Provided material
☆ ☆ ☆ ☆
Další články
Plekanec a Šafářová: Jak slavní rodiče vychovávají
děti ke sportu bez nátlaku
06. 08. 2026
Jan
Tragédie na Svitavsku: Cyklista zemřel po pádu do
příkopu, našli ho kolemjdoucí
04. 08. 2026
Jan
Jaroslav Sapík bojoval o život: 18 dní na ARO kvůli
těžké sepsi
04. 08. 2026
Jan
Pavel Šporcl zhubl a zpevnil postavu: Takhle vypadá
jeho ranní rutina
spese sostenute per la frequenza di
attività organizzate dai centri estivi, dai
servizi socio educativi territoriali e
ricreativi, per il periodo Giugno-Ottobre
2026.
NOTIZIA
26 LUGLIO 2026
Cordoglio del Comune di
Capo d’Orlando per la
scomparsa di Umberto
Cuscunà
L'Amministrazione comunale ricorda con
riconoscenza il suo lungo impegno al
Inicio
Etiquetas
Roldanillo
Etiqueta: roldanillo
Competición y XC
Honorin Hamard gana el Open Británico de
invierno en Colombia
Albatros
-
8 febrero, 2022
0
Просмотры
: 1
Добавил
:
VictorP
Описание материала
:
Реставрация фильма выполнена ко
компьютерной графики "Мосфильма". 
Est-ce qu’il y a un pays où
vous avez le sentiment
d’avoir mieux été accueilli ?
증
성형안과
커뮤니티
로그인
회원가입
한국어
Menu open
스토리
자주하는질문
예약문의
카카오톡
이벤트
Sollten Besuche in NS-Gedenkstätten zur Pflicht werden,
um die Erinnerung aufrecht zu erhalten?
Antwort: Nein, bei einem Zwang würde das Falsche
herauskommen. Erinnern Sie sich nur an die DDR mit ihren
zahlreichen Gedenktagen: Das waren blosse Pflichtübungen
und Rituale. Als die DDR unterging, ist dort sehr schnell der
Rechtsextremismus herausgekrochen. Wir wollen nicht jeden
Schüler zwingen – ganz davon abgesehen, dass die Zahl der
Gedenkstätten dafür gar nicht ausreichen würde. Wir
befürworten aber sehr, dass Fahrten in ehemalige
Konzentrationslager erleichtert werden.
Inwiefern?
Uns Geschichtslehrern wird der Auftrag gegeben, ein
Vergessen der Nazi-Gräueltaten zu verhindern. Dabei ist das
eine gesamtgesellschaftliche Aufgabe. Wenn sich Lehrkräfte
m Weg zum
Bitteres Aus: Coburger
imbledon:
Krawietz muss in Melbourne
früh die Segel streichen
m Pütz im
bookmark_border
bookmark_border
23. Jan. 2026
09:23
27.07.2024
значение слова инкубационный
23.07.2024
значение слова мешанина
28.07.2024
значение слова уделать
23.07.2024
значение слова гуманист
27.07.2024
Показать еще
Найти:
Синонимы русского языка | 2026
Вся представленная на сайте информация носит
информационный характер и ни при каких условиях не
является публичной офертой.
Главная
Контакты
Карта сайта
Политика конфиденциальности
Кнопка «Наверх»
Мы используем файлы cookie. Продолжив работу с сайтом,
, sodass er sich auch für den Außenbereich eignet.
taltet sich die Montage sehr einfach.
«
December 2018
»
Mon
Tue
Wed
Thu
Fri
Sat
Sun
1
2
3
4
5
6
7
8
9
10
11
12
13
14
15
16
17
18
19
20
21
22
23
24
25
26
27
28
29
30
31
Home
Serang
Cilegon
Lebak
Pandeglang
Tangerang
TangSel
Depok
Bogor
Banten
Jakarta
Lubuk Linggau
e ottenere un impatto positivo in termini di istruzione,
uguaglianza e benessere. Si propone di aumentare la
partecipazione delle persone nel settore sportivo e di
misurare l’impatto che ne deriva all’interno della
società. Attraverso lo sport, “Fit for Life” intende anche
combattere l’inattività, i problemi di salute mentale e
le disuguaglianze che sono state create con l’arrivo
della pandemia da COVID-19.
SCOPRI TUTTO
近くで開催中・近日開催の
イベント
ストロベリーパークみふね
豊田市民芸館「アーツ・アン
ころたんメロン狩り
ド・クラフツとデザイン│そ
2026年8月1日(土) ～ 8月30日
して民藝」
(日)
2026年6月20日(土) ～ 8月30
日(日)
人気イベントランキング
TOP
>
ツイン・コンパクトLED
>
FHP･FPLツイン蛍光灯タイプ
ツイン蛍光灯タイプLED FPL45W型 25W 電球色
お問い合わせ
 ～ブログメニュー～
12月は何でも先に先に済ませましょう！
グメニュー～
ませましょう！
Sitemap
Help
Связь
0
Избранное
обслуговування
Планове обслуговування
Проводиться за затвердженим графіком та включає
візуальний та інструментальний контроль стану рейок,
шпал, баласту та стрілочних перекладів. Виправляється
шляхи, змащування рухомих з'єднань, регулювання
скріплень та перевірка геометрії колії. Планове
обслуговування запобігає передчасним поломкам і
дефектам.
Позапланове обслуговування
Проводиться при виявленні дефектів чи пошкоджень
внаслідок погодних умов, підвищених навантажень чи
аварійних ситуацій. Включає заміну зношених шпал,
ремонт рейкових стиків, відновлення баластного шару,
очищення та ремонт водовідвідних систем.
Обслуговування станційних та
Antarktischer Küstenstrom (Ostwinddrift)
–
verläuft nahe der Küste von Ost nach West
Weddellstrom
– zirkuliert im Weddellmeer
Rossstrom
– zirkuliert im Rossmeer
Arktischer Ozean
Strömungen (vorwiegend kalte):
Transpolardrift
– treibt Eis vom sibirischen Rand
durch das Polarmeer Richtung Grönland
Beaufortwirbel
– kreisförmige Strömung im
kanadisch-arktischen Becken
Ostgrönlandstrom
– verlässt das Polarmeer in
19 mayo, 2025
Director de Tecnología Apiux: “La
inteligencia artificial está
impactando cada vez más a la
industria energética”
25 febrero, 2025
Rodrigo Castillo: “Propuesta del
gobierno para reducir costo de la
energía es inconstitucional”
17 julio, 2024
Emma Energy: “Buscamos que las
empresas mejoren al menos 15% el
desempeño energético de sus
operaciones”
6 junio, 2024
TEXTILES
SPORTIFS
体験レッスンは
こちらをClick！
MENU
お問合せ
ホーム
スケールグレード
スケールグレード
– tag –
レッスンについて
☆ ☆ ☆ ☆
Instructions for the task
An exact copy is needed of the lines from the one containing "le disuguaglianze che" through the end of the records.

Response to this task
le disuguaglianze che sono state create con l’arrivo
della pandemia da COVID-19.
SCOPRI TUTTO
近くで開催中・近日開催の
イベント
ストロベリーパークみふね
豊田市民芸館「アーツ・アン
ころたんメロン狩り
ド・クラフツとデザイン│そ
2026年8月1日(土) ～ 8月30日
して民藝」
(日)
2026年6月20日(土) ～ 8月30
日(日)
人気イベントランキング
TOP
>
ツイン・コンパクトLED
>
FHP･FPLツイン蛍光灯タイプ
ツイン蛍光灯タイプLED FPL45W型 25W 電球色
お問い合わせ
 ～ブログメニュー～
12月は何でも先に先に済ませましょう！
グメニュー～
ませましょう！
Sitemap
Help
Связь
0
Избранное
обслуговування
Планове обслуговування
Проводиться за затвердженим графіком та включає
візуальний та інструментальний контроль стану рейок,
шпал, баласту та стрілочних перекладів. Виправляється
шляхи, змащування рухомих з'єднань, регулювання
скріплень та перевірка геометрії колії. Планове
обслуговування запобігає передчасним поломкам і
дефектам.
Позапланове обслуговування
Проводиться при виявленні дефектів чи пошкоджень
внаслідок погодних умов, підвищених навантажень чи
аварійних ситуацій. Включає заміну зношених шпал,
ремонт рейкових стиків, відновлення баластного шару,
очищення та ремонт водовідвідних систем.
Обслуговування станційних та
Antarktischer Küstenstrom (Ostwinddrift)
–
verläuft nahe der Küste von Ost nach West
Weddellstrom
– zirkuliert im Weddellmeer
Rossstrom
– zirkuliert im Rossmeer
Arktischer Ozean
Strömungen (vorwiegend kalte):
Transpolardrift
– treibt Eis vom sibirischen Rand
durch das Polarmeer Richtung Grönland
Beaufortwirbel
– kreisförmige Strömung im
kanadisch-arktischen Becken
Ostgrönlandstrom
– verlässt das Polarmeer in
19 mayo, 2025
Director de Tecnología Apiux: “La
inteligencia artificial está
impactando cada vez más a la
industria energética”
25 febrero, 2025
Rodrigo Castillo: “Propuesta del
gobierno para reducir costo de la
energía es inconstitucional”
17 julio, 2024
Emma Energy: “Buscamos que las
empresas mejoren al menos 15% el
desempeño energético de sus
operaciones”
6 junio, 2024
TEXTILES
SPORTIFS
体験レッスンは
こちらをClick！
MENU
お問合せ
ホーム
スケールグレード
スケールグレード
– tag –
レッスンについて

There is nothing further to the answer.